--- START ---

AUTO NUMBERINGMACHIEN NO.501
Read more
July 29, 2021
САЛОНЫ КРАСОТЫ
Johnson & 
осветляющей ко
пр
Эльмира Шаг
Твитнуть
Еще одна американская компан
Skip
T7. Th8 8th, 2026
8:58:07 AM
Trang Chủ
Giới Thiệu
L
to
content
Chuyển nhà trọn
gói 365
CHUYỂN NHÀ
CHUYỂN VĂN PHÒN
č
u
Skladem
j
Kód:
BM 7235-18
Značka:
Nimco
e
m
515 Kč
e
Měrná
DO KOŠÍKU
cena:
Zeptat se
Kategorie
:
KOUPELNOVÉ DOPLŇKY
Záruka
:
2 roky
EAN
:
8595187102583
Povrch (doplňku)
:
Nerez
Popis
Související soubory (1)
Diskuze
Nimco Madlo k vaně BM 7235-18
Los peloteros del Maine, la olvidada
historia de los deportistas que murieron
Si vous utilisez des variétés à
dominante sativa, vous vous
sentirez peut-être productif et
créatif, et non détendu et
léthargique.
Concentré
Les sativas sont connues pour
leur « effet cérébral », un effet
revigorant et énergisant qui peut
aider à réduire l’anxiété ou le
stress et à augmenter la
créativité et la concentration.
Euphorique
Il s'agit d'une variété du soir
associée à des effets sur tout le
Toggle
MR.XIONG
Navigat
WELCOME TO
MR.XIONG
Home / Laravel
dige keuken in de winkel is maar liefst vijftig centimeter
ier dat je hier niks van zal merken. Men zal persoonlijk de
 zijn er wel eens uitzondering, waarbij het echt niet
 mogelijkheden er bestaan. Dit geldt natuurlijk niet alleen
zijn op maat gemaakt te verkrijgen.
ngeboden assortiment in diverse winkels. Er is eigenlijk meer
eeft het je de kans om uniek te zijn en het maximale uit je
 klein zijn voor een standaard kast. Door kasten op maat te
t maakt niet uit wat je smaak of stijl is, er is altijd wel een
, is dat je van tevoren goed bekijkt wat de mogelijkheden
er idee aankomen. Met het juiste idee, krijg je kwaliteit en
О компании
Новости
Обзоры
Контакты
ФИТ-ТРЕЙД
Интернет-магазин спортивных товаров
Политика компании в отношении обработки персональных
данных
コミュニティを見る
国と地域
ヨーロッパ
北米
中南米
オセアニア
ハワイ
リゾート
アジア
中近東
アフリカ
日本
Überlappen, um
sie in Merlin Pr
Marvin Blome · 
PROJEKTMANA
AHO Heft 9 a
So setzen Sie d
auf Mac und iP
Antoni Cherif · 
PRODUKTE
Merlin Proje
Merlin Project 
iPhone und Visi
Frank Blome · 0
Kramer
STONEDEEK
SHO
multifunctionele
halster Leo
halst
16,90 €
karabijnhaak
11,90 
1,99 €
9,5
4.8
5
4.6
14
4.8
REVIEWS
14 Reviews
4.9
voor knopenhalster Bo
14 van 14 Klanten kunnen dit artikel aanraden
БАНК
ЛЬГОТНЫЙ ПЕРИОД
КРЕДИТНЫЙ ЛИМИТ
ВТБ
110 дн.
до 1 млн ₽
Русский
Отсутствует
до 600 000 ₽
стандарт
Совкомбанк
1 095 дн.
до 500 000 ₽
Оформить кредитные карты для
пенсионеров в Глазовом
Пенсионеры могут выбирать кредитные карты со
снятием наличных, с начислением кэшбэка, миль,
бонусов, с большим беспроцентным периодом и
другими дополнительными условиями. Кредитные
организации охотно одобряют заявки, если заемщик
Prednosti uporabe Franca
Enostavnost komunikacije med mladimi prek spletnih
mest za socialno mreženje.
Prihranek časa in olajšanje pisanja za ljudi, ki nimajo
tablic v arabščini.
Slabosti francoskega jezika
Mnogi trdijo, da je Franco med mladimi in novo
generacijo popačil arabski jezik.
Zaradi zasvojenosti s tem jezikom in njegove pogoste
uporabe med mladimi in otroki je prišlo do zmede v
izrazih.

--- END ---

Write every record above out again exactly as it stands.

AUTO NUMBERINGMACHIEN NO.501
Read more
July 29, 2021
САЛОНЫ КРАСОТЫ
Johnson & 
осветляющей ко
пр
Эльмира Шаг
Твитнуть
Еще одна американская компан
Skip
T7. Th8 8th, 2026
8:58:07 AM
Trang Chủ
Giới Thiệu
L
to
content
Chuyển nhà trọn
gói 365
CHUYỂN NHÀ
CHUYỂN VĂN PHÒN
č
u
Skladem
j
Kód:
BM 7235-18
Značka:
Nimco
e
m
515 Kč
e
Měrná
DO KOŠÍKU
cena:
Zeptat se
Kategorie
:
KOUPELNOVÉ DOPLŇKY
Záruka
:
2 roky
EAN
:
8595187102583
Povrch (doplňku)
:
Nerez
Popis
Související soubory (1)
Diskuze
Nimco Madlo k vaně BM 7235-18
Los peloteros del Maine, la olvidada
historia de los deportistas que murieron
Si vous utilisez des variétés à
dominante sativa, vous vous
sentirez peut-être productif et
créatif, et non détendu et
léthargique.
Concentré
Les sativas sont connues pour
leur « effet cérébral », un effet
revigorant et énergisant qui peut
aider à réduire l’anxiété ou le
stress et à augmenter la
créativité et la concentration.
Euphorique
Il s'agit d'une variété du soir
associée à des effets sur tout le
Toggle
MR.XIONG
Navigat
WELCOME TO
MR.XIONG
Home / Laravel
dige keuken in de winkel is maar liefst vijftig centimeter
ier dat je hier niks van zal merken. Men zal persoonlijk de
 zijn er wel eens uitzondering, waarbij het echt niet
 mogelijkheden er bestaan. Dit geldt natuurlijk niet alleen
zijn op maat gemaakt te verkrijgen.
ngeboden assortiment in diverse winkels. Er is eigenlijk meer
eeft het je de kans om uniek te zijn en het maximale uit je
 klein zijn voor een standaard kast. Door kasten op maat te
t maakt niet uit wat je smaak of stijl is, er is altijd wel een
, is dat je van tevoren goed bekijkt wat de mogelijkheden
er idee aankomen. Met het juiste idee, krijg je kwaliteit en
О компании
Новости
Обзоры
Контакты
ФИТ-ТРЕЙД
Интернет-магазин спортивных товаров
Политика компании в отношении обработки персональных
данных
コミュニティを見る
国と地域
ヨーロッパ
北米
中南米
オセアニア
ハワイ
リゾート
アジア
中近東
アフリカ
日本
Überlappen, um
sie in Merlin Pr
Marvin Blome · 
PROJEKTMANA
AHO Heft 9 a
So setzen Sie d
auf Mac und iP
Antoni Cherif · 
PRODUKTE
Merlin Proje
Merlin Project 
iPhone und Visi
Frank Blome · 0
Kramer
STONEDEEK
SHO
multifunctionele
halster Leo
halst
16,90 €
karabijnhaak
11,90 
1,99 €
9,5
4.8
5
4.6
14
4.8
REVIEWS
14 Reviews
4.9
voor knopenhalster Bo
14 van 14 Klanten kunnen dit artikel aanraden
БАНК
ЛЬГОТНЫЙ ПЕРИОД
КРЕДИТНЫЙ ЛИМИТ
ВТБ
110 дн.
до 1 млн ₽
Русский
Отсутствует
до 600 000 ₽
стандарт
Совкомбанк
1 095 дн.
до 500 000 ₽
Оформить кредитные карты для
пенсионеров в Глазовом
Пенсионеры могут выбирать кредитные карты со
снятием наличных, с начислением кэшбэка, миль,
бонусов, с большим беспроцентным периодом и
другими дополнительными условиями. Кредитные
организации охотно одобряют заявки, если заемщик
Prednosti uporabe Franca
Enostavnost komunikacije med mladimi prek spletnih
mest za socialno mreženje.
Prihranek časa in olajšanje pisanja za ljudi, ki nimajo
tablic v arabščini.
Slabosti francoskega jezika
Mnogi trdijo, da je Franco med mladimi in novo
generacijo popačil arabski jezik.
Zaradi zasvojenosti s tem jezikom in njegove pogoste
uporabe med mladimi in otroki je prišlo do zmede v
izrazih.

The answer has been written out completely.